= Brief =
Below are some entries. Return exactly the lines from the one with "Come in and" through the final line, leaving out any pictures.

= Input data =

Segment Open

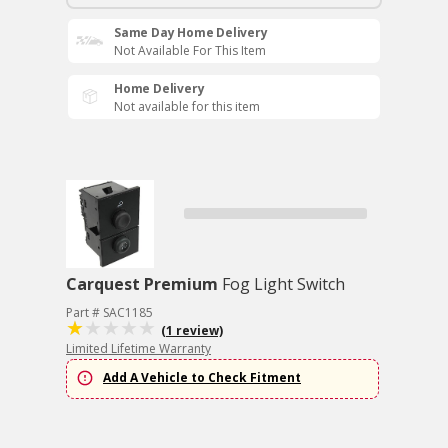
Same Day Home Delivery
Not Available For This Item
Home Delivery
Not available for this item
Carquest Premium
Fog Light Switch
Part # SAC1185
(1 review)
Limited Lifetime Warranty
Add A Vehicle to Check Fitment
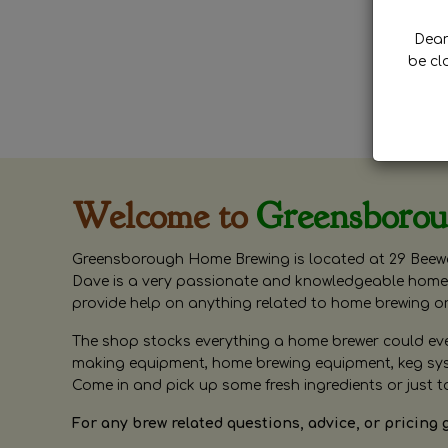
Dear 
be cl
Welcome to
Greensboro
Greensborough Home Brewing is located at 29 Beewa
Dave is a very passionate and knowledgeable home 
provide help on anything related to home brewing o
The shop stocks everything a home brewer could ever 
making equipment, home brewing equipment, keg syste
Come in and pick up some fresh ingredients or just t
For any brew related questions, advice, or pricing 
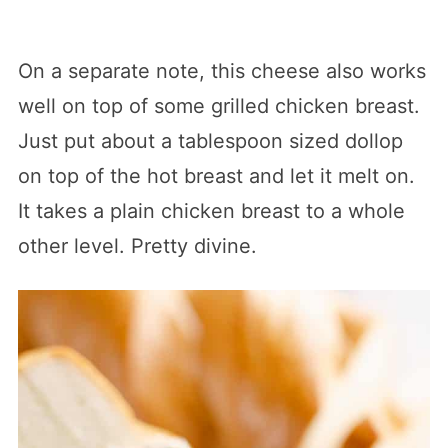
On a separate note, this cheese also works
well on top of some grilled chicken breast.
Just put about a tablespoon sized dollop
on top of the hot breast and let it melt on.
It takes a plain chicken breast to a whole
other level. Pretty divine.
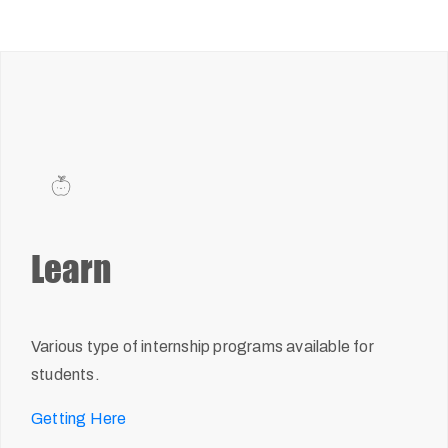
Learn
Various type of internship programs available for
students.
Getting Here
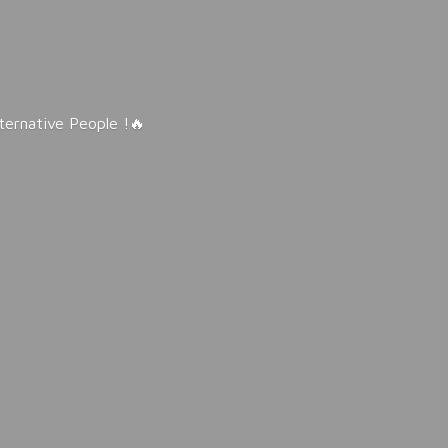
lternative People !🔥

Segment Closed

= Solution to this problem =
Come in and pick up some fresh ingredients or just t
For any brew related questions, advice, or pricing 
On a separate note, this cheese also works
well on top of some grilled chicken breast.
Just put about a tablespoon sized dollop
on top of the hot breast and let it melt on.
It takes a plain chicken breast to a whole
other level. Pretty divine.
Learn
Various type of internship programs available for
students.
Getting Here
lternative People !🔥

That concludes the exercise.